Task 2: Wire memory into orchestrator pipeline

Status: Complete

Files created:

  • packages/orchestrator/orchestrator/memory/embedder.py — Lazy singleton SentenceTransformer with embed_text() / embed_texts()

Files modified:

  • packages/orchestrator/orchestrator/agents/builder.py — Added build_messages_with_memory()
  • packages/orchestrator/orchestrator/agents/runner.py — Added optional messages parameter (backward compat)
  • packages/orchestrator/orchestrator/tasks.py — Wired memory pipeline + new embed_and_store Celery task

Commit: 45b9573

Memory Pipeline Flow

handle_message (Celery task)
    │
    ├── BEFORE LLM CALL:
    │     1. get_recent_messages(redis)         → last 20 turns
    │     2. embed_text(user_text)              → 384-dim query vector
    │     3. retrieve_relevant(session, ...)    → top-3 past exchanges (cosine >= 0.75)
    │     4. build_messages_with_memory(...)    → enriched messages array
    │
    ├── run_agent(msg, agent, messages=enriched_messages)
    │     └── POST /complete to llm-pool
    │
    └── AFTER LLM RESPONSE:
          5. append_message(redis, user_turn)   → update sliding window
          6. append_message(redis, asst_turn)   → update sliding window
          7. embed_and_store.delay(...)          → fire-and-forget pgvector backfill

Security Properties

  • Cross-tenant isolation: pgvector queries pre-filter by tenant_id BEFORE ANN operator; RLS enforces at DB level as secondary backstop
  • Cross-agent isolation: agent_id pre-filter ensures agent A cannot recall agent B's memory
  • Cross-user isolation: user_id pre-filter ensures user A cannot see user B's memory
  • Redis isolation: memory_short_key format {tenant_id}:memory:short:{agent_id}:{user_id} ensures namespace separation

Deviations from Plan

Auto-fixed Issues

1. [Rule 3 - Blocking] Updated Docker postgres image to support pgvector extension

  • Found during: Task 1 integration test run
  • Issue: postgres:16-alpine does not include the pgvector extension.
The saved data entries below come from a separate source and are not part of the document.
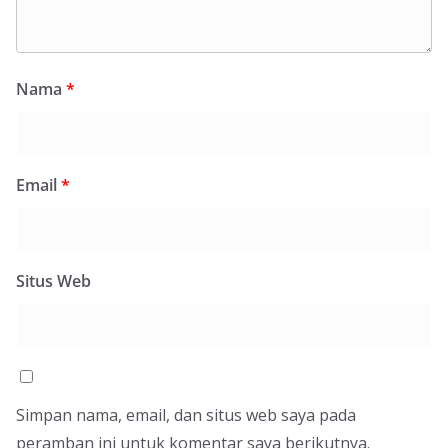
Nama
*
Email
*
Situs Web
Simpan nama, email, dan situs web saya pada
peramban ini untuk komentar saya berikutnya.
Migration 002_phase2_memory.py fails with: extension "vector" is not available — Could not open extension control file
  • Fix: Changed docker-compose.yml postgres image from postgres:16-alpine to pgvector/pgvector:pg16. Restarted container. Migration ran cleanly.
  • Files modified: docker-compose.yml
  • Commit: 28a5ee9 (included in Task 1 commit)

Self-Check: PASSED

All 8 created files exist on disk. Both commits (28a5ee9, 45b9573) confirmed present in git log. 202 tests pass.